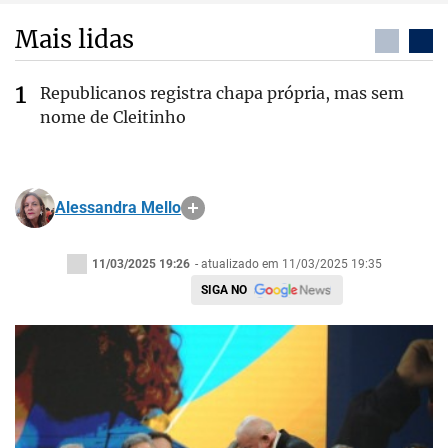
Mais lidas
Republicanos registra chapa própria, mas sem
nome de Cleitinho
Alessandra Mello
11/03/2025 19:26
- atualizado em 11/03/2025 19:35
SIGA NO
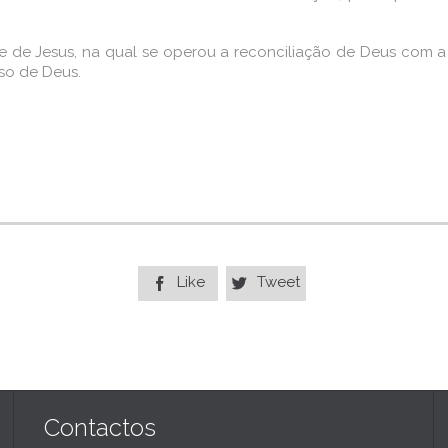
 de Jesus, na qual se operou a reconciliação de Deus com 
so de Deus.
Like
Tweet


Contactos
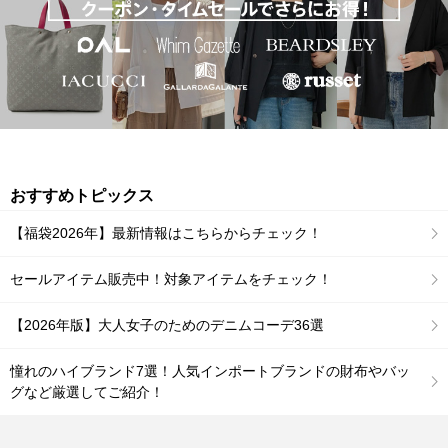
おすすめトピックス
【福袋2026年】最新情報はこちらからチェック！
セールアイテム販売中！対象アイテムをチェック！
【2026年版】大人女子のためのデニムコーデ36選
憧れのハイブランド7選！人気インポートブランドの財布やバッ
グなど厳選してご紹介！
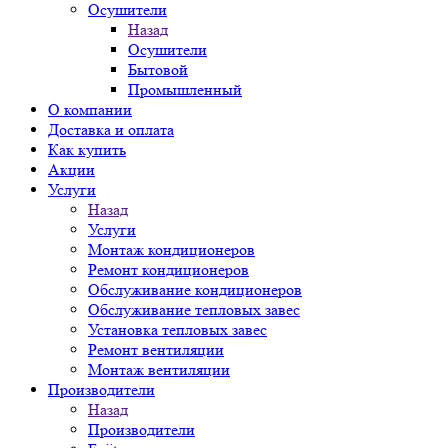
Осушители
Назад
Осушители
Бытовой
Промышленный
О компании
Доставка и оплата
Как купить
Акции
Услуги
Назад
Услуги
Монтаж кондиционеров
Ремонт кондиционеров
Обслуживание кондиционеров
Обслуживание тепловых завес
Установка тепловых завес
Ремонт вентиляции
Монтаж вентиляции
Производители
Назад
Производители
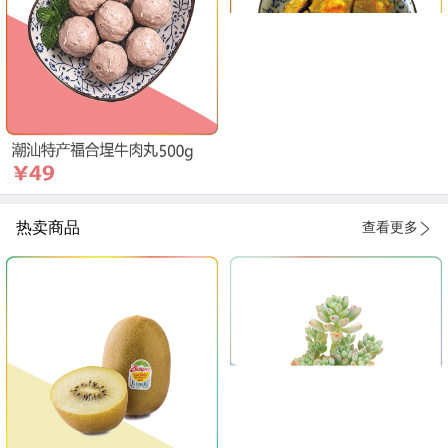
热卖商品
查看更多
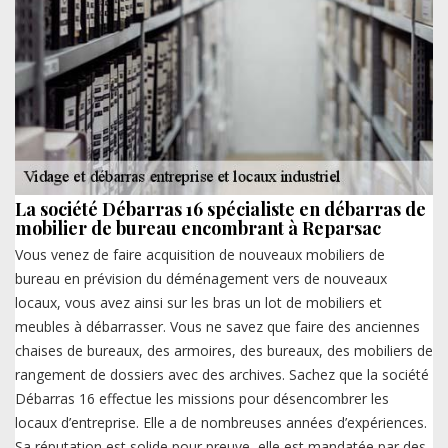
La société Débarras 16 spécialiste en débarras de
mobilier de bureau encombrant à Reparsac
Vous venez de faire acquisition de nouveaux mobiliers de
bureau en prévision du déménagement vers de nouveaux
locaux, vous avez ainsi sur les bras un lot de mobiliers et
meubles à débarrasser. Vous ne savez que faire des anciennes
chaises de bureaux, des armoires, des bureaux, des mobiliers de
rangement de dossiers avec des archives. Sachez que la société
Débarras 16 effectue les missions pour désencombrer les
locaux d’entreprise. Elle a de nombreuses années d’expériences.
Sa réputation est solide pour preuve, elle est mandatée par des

● ● ● ● ●

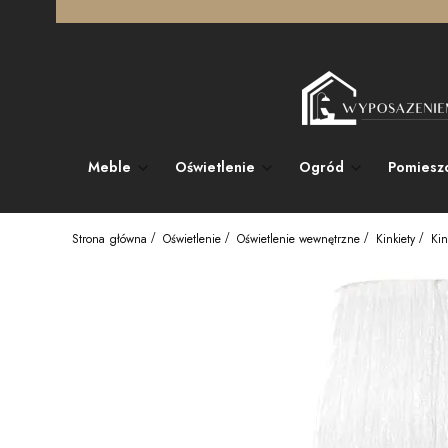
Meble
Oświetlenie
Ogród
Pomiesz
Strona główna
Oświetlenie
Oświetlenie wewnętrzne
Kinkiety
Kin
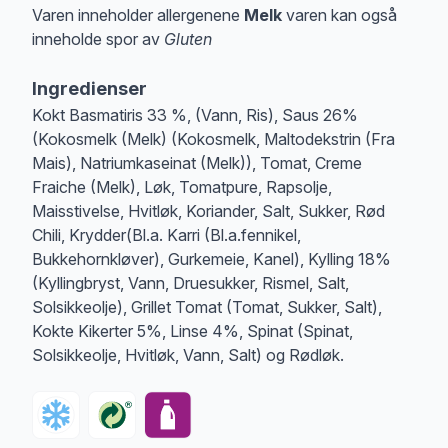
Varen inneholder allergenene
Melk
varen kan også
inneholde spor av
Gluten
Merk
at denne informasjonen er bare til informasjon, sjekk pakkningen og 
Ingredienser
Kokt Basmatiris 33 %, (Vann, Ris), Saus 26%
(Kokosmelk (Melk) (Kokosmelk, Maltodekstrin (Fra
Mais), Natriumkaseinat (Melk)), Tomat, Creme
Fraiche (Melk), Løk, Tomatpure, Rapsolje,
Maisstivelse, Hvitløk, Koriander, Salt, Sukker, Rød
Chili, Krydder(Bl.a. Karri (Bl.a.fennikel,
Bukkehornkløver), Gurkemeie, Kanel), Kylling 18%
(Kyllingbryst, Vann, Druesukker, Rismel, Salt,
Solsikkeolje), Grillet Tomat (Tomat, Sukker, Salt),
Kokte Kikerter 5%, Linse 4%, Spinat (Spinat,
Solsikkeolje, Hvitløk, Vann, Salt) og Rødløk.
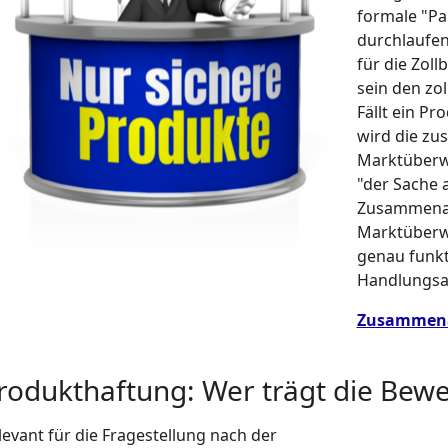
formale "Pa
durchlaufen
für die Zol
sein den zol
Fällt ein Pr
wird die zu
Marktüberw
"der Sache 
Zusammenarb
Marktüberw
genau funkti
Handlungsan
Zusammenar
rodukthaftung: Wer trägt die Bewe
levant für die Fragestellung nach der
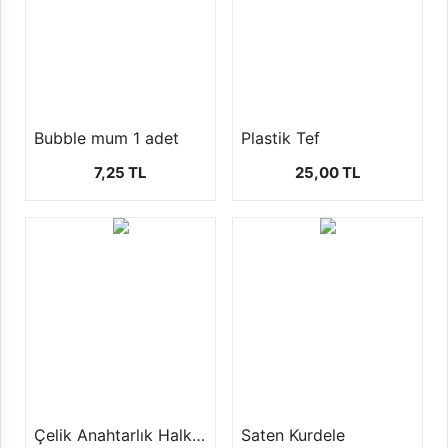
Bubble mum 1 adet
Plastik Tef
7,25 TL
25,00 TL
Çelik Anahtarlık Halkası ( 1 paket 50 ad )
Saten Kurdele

● ● ● ● ●

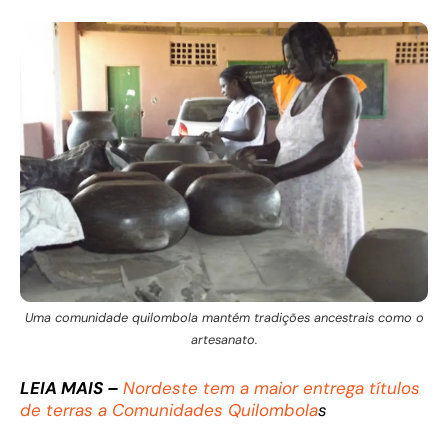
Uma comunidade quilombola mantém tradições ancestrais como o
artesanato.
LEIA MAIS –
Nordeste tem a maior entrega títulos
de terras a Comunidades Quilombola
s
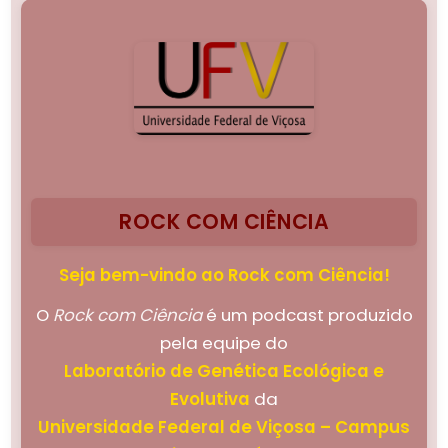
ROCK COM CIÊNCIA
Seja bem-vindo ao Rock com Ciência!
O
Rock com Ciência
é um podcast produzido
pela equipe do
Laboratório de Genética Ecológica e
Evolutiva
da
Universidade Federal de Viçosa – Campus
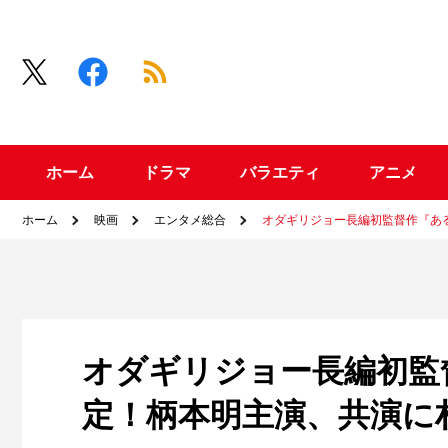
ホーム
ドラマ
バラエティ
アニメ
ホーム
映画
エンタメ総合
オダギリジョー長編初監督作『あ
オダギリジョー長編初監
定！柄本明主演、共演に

● ● ● ● ●

* WHAT TO DO: Reproduce word for word the material above, starting with the line that has "Vous venez de" and stopping after the line that has "Sa réputation est".

* WRITTEN ANSWER:
Vous venez de faire acquisition de nouveaux mobiliers de
bureau en prévision du déménagement vers de nouveaux
locaux, vous avez ainsi sur les bras un lot de mobiliers et
meubles à débarrasser. Vous ne savez que faire des anciennes
chaises de bureaux, des armoires, des bureaux, des mobiliers de
rangement de dossiers avec des archives. Sachez que la société
Débarras 16 effectue les missions pour désencombrer les
locaux d’entreprise. Elle a de nombreuses années d’expériences.
Sa réputation est solide pour preuve, elle est mandatée par des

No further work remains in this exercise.